Certainly no other religion celebrates the death of its founder. Not Islam. Not Buddhism. Not Hinduism. Those are all religions built on a religious system of works. Totally different from the way Jesus says God deals with the wound that we have dealt Him. Forgiveness doesn’t come by us being good, but by God taking on skin in the form of a man and living the life we should have lived and dying the death we should have died. 

Theologians call this substitutionary atonement.  We can just as easily call it forgiveness. A gritty, true-to-life forgiveness, bought and paid for with the precious blood of Jesus. Oh the wonder and joy of the good news we call the gospel; it’s good news of a God-man who was willing to suffer on our behalf, offering His life as a ransom.  Our debt is paid, paid in full, and forgiveness is now possible!

So possible, in fact, that the forgiveness we receive from God is intended to spill over and into the lives of all those around us.  The vertical now empowers the horizontal. We can do for other humans what God did for us. Because of the cross and resurrection, we now have an inexhaustible supply of forgiveness to share.

Forgiving Myself

Yes, but what about forgiving ourselves?  How do we do pull that off? Sometimes it seems as if the mountain of regret is simply too high to scale?  Hear this: God forgives you, and God’s actions in history can change your capacity to forgive yourself in the present.  The cross says your debt is paid, and the Resurrection says you now have the power to forgive yourself and others, if you want it.  If the Resurrection is true, then we all have a new hope and a new power to forgive ourselves. Faith is required, but we’re not quite there yet.  For now, take heart: forgiveness abounds!

Discussion Questions:

  1. What 2 options do you have when someone hurts you?
  2. Using financial terms, how would you define forgiveness?
  3. Describe an example in your life where you said, “I forgive you, but not yet.”
  4. Respond to the statement, “I know I’m not perfect, but why can’t God just say, ‘I forgive you.’ I just don’t see why the cross is necessary.”
  5. Read Mark 8:31-34. Why is Jesus so harsh with Peter?
  6. Read Mark 10:45. How does this text enlighten you about the necessity of Christ’s death?

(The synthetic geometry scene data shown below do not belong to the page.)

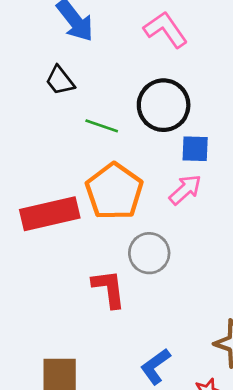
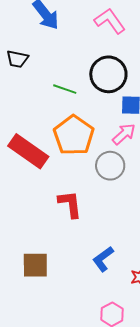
black trapezoid: (60, 80) -> (17, 59), moved, turned -40
red rectangle: (50, 214) -> (28, 151), turned 48
gray circle: (149, 253) -> (110, 166), moved

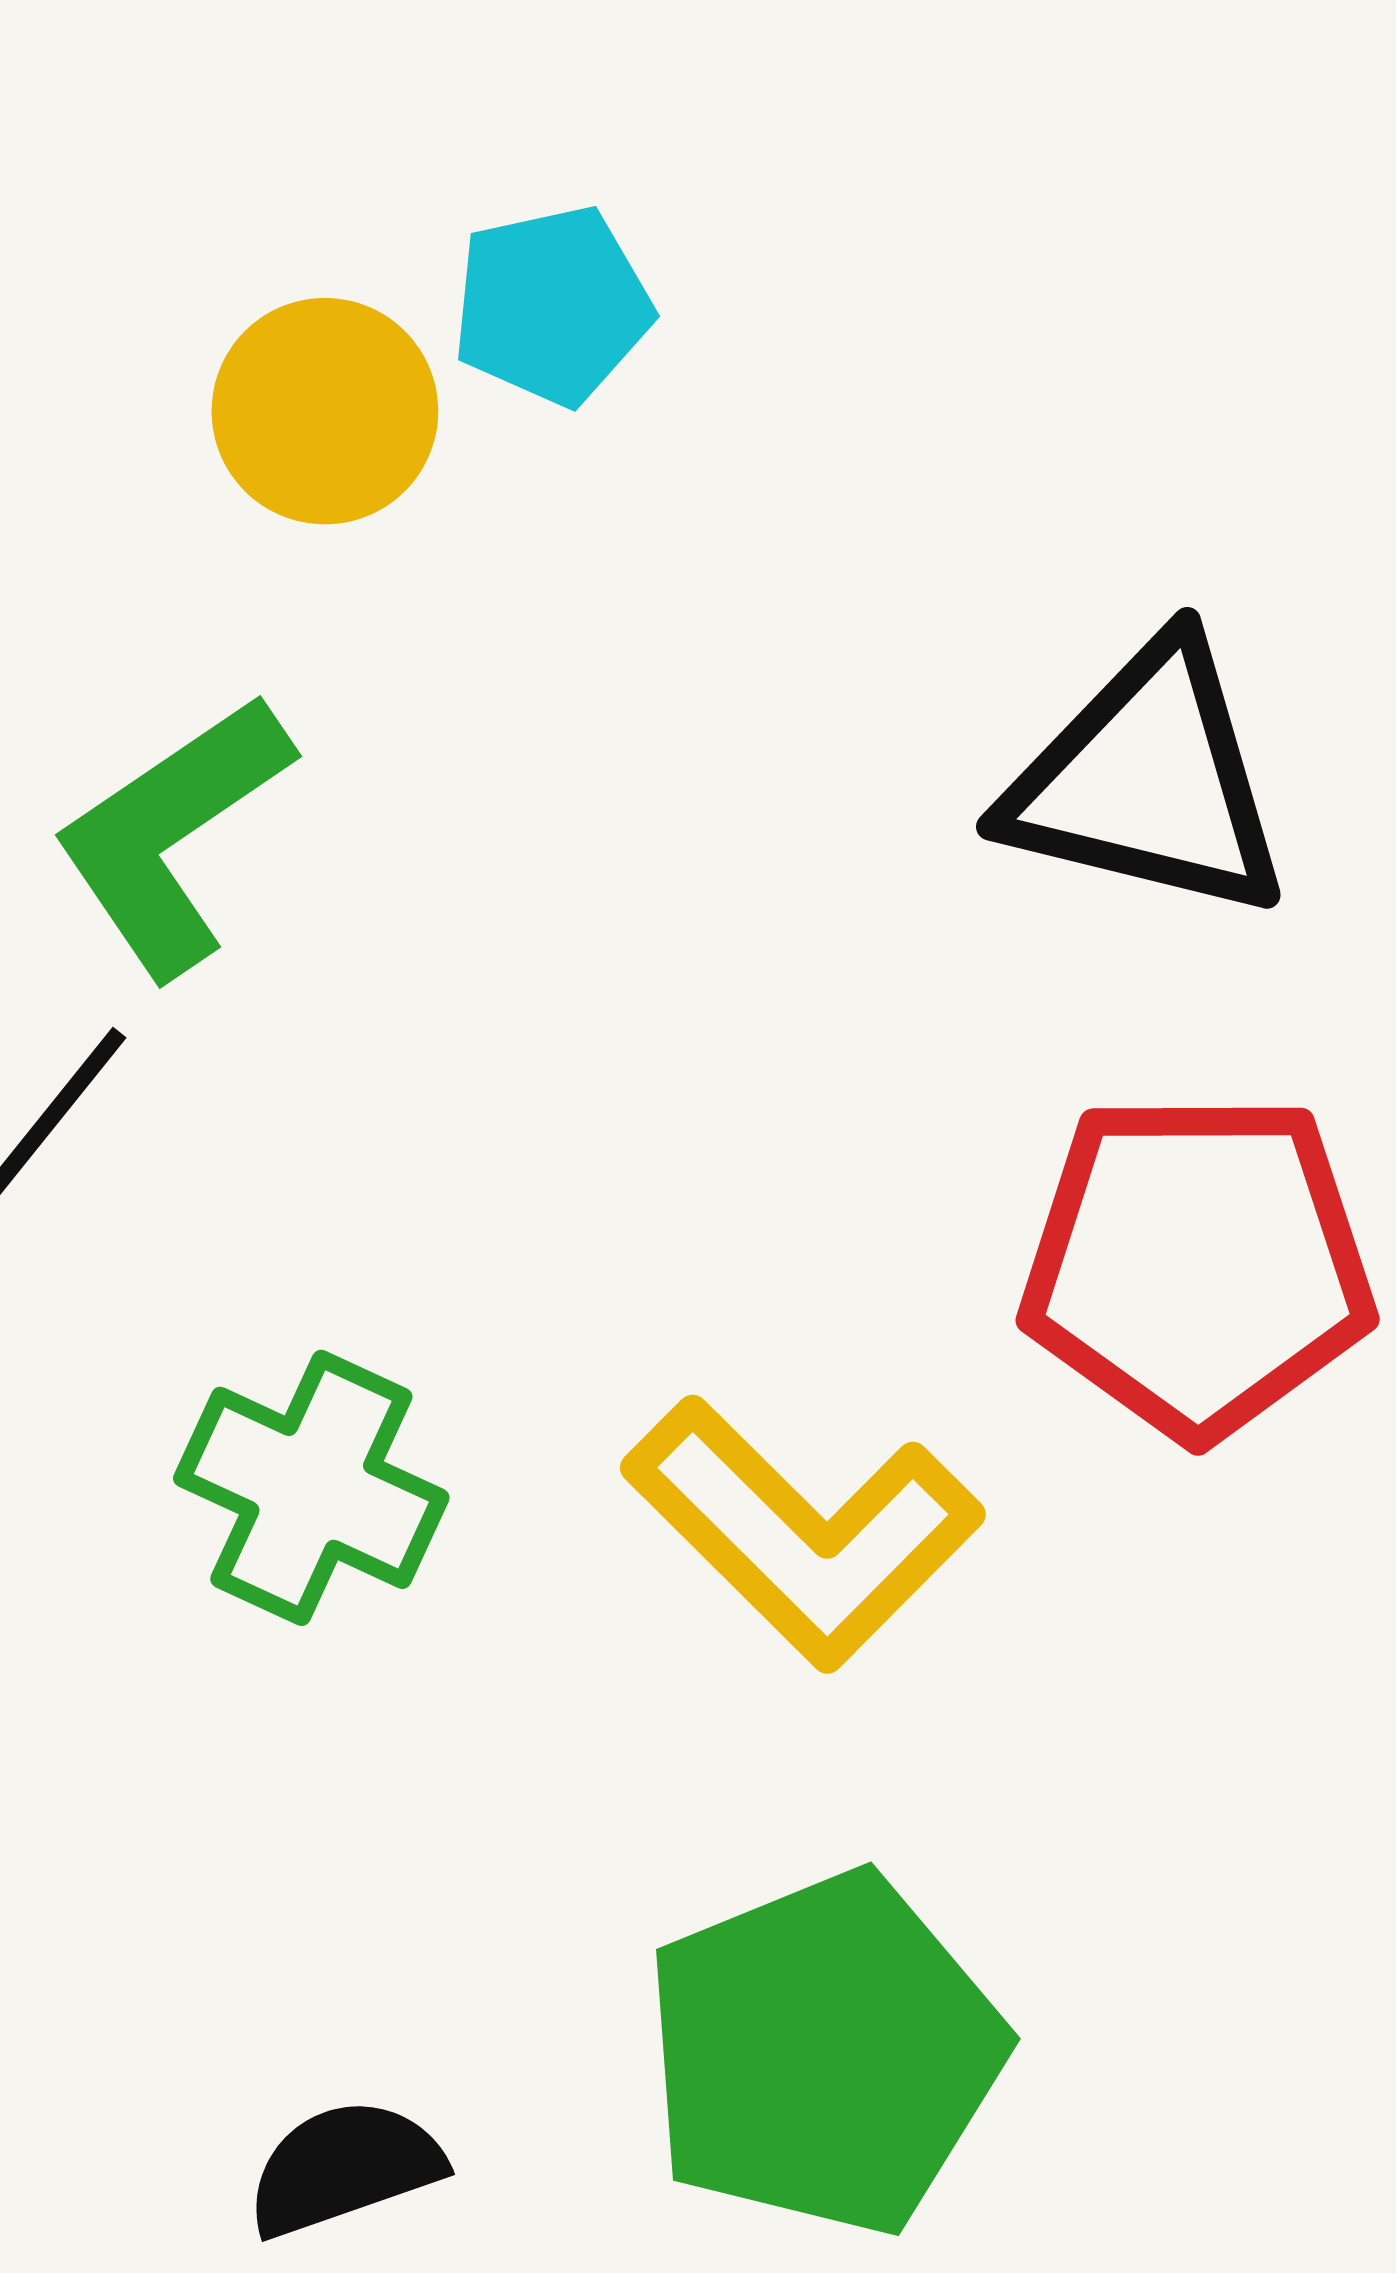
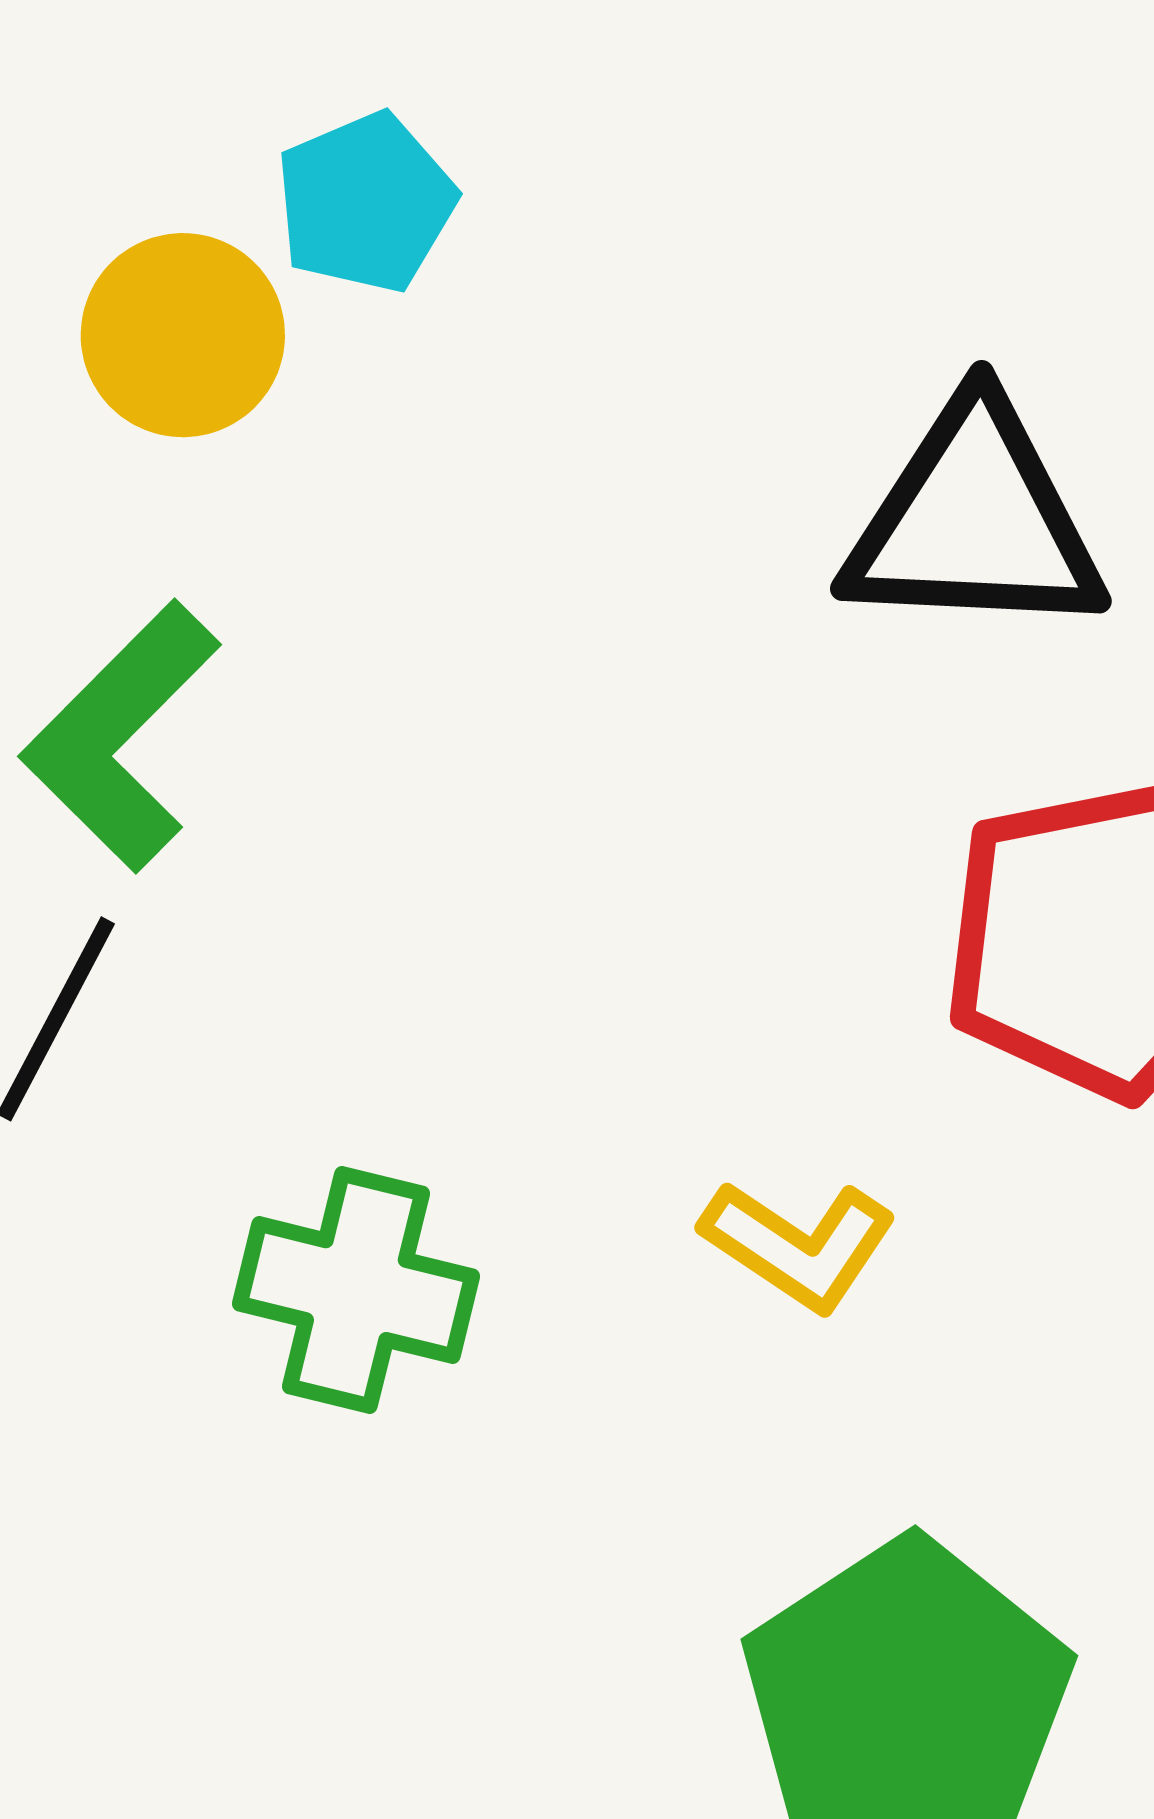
yellow L-shape: (803, 1533) -> (799, 1245), size x0.6

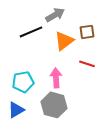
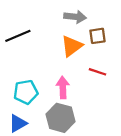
gray arrow: (55, 15) -> (75, 17), moved, turned 36
black line: (31, 32) -> (18, 36), moved

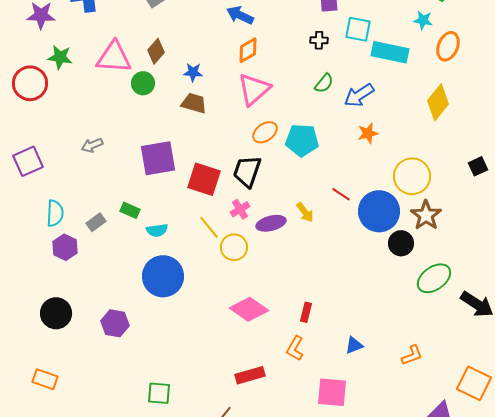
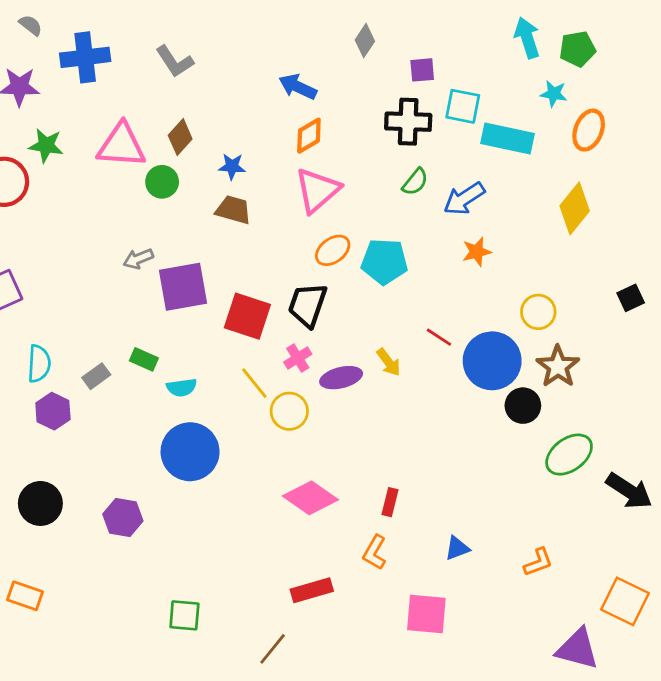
black cross: (319, 40) -> (408, 122), size x1.8
gray arrow: (92, 145) -> (138, 259), moved
yellow circle: (412, 176) -> (538, 312), size x0.7

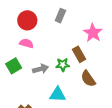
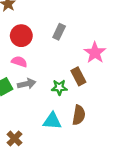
gray arrow: (41, 69) -> (27, 84), moved
brown semicircle: (88, 79) -> (79, 115), moved, turned -138

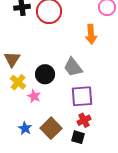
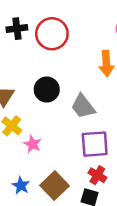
black circle: (45, 74) -> (47, 90), moved
red cross: (84, 120) -> (97, 175), turned -32

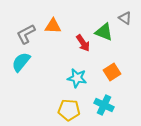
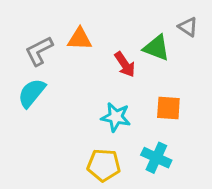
orange square: (112, 72) -> (168, 108), turned 36

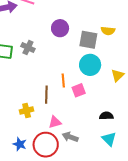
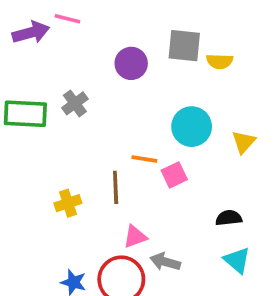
gray square: (88, 40) -> (184, 46), moved
gray cross: (28, 47) -> (75, 103), turned 32
orange line: (63, 80) -> (144, 159), turned -72
yellow cross: (27, 111) -> (68, 203), moved

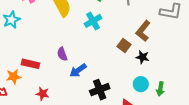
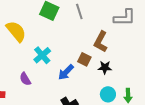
cyan cross: (93, 21) -> (42, 55), moved
blue arrow: (78, 70) -> (66, 72), moved

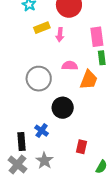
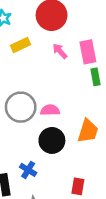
pink arrow: (60, 35) -> (60, 51), moved, turned 136
pink semicircle: (70, 66) -> (50, 110), moved
orange trapezoid: (89, 80) -> (88, 131), moved

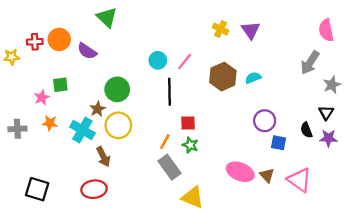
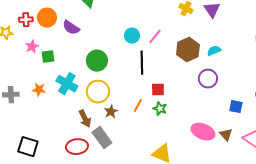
pink star: (42, 97) -> (32, 47), moved
brown star: (97, 109) -> (111, 112), moved
purple circle: (265, 121) -> (208, 79), moved
cyan cross: (82, 130) -> (67, 84), moved
gray rectangle: (169, 167) -> (102, 138), moved

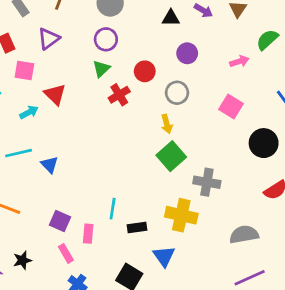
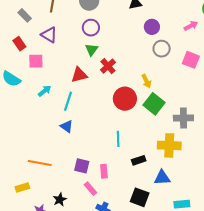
purple triangle: (49, 39) -> (49, 35), turned -42
red circle: (145, 71) -> (125, 99), moved, size x1.5
gray circle: (177, 93) -> (162, 49), moved
red triangle: (55, 94) -> (79, 75), moved, turned -48
cyan line: (19, 153) -> (68, 101), moved, turned -48
cyan line: (113, 209) -> (118, 139), moved
blue triangle: (164, 256) -> (162, 178), turned -48

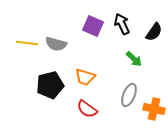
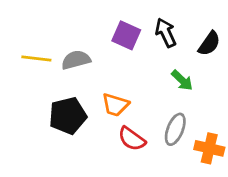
gray semicircle: (56, 44) -> (76, 60), turned 150
red semicircle: (87, 109) -> (132, 139), moved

For next week, read Mark chapters 13-15.

Going Deeper (Suggestions by Author & Pastor Rankin Wilbourne)

Lewis Smede’s Forgive and Forget and Desmond Tutu’s The Book of Forgiving are solid Christian treatments. For a secular take on forgiveness, you won’t find a better book than Frederic Luskin’s Forgive for Good, and Robert Enright’s Forgiveness is a Choice is also helpful.

If you really want to do a deep dive on forgiveness, pick up Miroslav Volf’s books, Exclusion and Embrace, Free of Charge and Remembering Rightly.

On what may even be more difficult than giving forgiveness – and that’s receiving it – be sure to read David Benner’s Surrender to Love.

Stephen Phelan is a beloved son of God, husband to Bradford, dad of 4, crazy about his family in Alabama and former church family in San Diego, pastor of a mortgage company (what???), and joyfully astonished by the grace of God and the power of the Spirit.